Temperature sensitivity of mineral-enzyme interactions on the hydrolysis of cellobiose and indican by β-glucosidase

Extracellular enzymes are mainly responsible for depolymerizing soil organic matter (SOM) in terrestrial ecosystems, and soil minerals are known to affect enzyme activity. However, the mechanisms and the effects of mineral-enzyme interactions on enzymatic degradation of organic matter remain poorly understood. In this study, we examined the adsorption of fungal β-glucosidase enzyme on minerals and time-dependent changes of enzymatic reactivity, measured by the degradation of two organic substrates (i.e., cellobiose and indican) under both cold (4 °C) and warm (20 and 30 °C) conditions. Hematite, kaolinite, and montmorillonite were used, to represent three common soil minerals with distinctly different surface charges and characteristics. β-glucosidase was found to sorb more strongly onto hematite and kaolinite than montmorillonite.

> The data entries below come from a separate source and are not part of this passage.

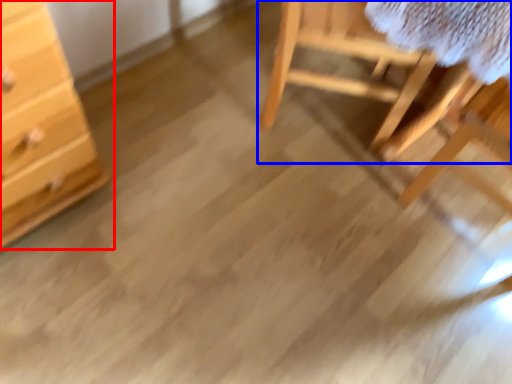 Question: Which object appears closest to the camera in this image, chest of drawers (highlighted by a red box) or furniture (highlighted by a blue box)?

Choices:
 (A) chest of drawers
 (B) furniture

Answer: (A) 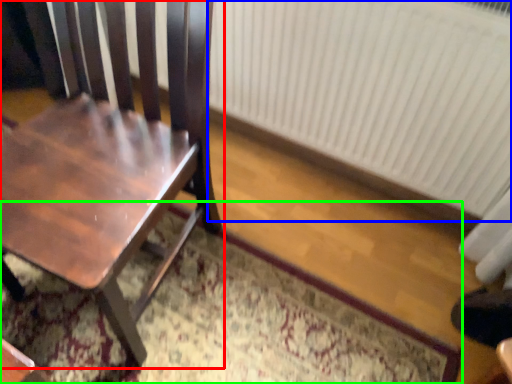 Question: Considering the real-world distances, which object is farthest from chair (highlighted by a red box)? radiator (highlighted by a blue box) or doormat (highlighted by a green box)?

Choices:
 (A) radiator
 (B) doormat

Answer: (A)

All three minerals inhibited enzyme degradation of cellobiose and indican, likely due to the inactivation or hindrance of enzyme active sites. The mineral-bound β-glucosidase retained its specificity for organic substrate degradation, and increasing temperature from 4 to 30 °C enhanced the degradation rates by 2–4 fold for indican and 5–9 fold for cellobiose. These results indicate that enzyme adsorption, mineral type, temperature, and organic substrate specificity are important factors influencing enzymatic reactivity and thus have important implications in further understanding and modeling complex enzyme-facilitated SOM transformations in terrestrial ecosystems. [Display omitted] •Adsorption of β-glucosidase was highly dependent on the mineral surface properties.•Mineral-bound β-glucosidase showed a decreased enzyme activity in degrading SOM cellobiose and indican.•Strong temperature dependence was observed for β-glucosidase hydrolysis on mineral surfaces.•Temperature sensitivity (Q10) was acquired for β-glucosidase hydrolysis of cellobiose and indican with minerals.